[[ SOURCE DATA open ]]

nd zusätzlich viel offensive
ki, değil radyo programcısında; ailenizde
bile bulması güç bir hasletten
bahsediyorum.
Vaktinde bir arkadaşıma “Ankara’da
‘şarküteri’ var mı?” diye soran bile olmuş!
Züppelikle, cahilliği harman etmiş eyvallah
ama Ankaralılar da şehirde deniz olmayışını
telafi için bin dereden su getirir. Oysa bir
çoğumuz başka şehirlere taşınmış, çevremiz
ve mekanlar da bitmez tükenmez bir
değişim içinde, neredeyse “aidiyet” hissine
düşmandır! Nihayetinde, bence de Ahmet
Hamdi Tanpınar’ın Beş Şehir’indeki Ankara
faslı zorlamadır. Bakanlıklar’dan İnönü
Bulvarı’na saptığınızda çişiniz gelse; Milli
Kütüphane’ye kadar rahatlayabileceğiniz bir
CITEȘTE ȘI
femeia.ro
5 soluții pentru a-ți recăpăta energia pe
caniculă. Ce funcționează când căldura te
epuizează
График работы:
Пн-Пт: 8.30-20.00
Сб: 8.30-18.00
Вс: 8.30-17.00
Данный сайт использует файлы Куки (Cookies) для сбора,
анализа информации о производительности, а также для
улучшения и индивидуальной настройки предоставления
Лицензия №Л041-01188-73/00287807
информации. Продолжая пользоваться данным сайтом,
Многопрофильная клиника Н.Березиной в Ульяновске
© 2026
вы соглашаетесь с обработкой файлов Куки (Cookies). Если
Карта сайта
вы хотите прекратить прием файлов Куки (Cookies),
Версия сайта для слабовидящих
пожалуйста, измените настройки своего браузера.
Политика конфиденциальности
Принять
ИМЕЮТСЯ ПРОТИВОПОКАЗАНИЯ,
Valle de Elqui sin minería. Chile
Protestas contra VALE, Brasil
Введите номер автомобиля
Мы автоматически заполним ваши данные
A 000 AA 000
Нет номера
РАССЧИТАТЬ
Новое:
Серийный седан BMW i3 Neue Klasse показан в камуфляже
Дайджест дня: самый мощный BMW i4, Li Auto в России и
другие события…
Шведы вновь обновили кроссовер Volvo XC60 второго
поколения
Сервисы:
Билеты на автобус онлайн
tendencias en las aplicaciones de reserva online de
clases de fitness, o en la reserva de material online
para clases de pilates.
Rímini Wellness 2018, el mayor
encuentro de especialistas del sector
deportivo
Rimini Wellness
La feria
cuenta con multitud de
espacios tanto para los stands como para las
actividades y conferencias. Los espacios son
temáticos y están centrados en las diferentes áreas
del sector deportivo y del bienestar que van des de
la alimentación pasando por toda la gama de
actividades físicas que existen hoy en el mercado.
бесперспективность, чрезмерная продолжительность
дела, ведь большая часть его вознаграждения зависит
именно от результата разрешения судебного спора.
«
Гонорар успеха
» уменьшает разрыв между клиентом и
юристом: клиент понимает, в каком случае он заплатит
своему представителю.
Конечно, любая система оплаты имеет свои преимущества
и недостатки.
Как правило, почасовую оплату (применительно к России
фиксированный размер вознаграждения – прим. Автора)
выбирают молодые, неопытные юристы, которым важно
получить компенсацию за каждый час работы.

[[ SOURCE DATA closed ]]
[[ SOURCE DATA open ]]

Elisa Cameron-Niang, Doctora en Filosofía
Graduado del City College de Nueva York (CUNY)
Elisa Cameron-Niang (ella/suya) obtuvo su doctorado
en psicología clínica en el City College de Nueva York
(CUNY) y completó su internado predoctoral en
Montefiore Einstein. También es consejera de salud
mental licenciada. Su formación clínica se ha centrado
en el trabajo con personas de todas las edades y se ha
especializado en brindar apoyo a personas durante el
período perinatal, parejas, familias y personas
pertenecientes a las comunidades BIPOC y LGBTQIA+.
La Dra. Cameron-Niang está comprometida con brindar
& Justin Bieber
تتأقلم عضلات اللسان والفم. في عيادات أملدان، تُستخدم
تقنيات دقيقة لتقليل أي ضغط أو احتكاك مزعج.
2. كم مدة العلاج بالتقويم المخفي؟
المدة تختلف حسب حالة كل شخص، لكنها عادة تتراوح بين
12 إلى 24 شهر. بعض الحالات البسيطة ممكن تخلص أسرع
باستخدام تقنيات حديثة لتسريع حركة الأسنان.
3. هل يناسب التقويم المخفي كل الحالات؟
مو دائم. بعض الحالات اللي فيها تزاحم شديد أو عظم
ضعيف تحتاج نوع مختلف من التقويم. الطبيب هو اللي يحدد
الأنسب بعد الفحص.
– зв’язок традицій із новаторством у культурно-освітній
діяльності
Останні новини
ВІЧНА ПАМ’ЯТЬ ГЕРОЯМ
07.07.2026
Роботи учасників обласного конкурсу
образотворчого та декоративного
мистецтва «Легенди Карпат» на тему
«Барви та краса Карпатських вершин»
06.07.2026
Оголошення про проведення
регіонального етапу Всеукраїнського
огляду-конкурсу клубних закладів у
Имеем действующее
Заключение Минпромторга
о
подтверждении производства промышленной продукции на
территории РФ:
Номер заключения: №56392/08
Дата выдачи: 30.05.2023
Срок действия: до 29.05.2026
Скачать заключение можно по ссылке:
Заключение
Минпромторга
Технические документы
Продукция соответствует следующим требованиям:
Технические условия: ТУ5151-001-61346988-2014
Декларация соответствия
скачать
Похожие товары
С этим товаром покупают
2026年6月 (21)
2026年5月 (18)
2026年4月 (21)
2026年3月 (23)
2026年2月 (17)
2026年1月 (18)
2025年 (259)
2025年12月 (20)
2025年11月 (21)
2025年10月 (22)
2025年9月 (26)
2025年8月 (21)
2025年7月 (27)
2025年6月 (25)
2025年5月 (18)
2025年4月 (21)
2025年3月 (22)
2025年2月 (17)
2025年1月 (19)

[[ SOURCE DATA closed ]]

PROBLEM TO SOLVE. Return only the lines between the one holding "2026年4月 (21)" and the one holding "2025年1月 (19)", inclusive, exactly as they appear above.

ANSWER TO THIS PROBLEM.
2026年4月 (21)
2026年3月 (23)
2026年2月 (17)
2026年1月 (18)
2025年 (259)
2025年12月 (20)
2025年11月 (21)
2025年10月 (22)
2025年9月 (26)
2025年8月 (21)
2025年7月 (27)
2025年6月 (25)
2025年5月 (18)
2025年4月 (21)
2025年3月 (22)
2025年2月 (17)
2025年1月 (19)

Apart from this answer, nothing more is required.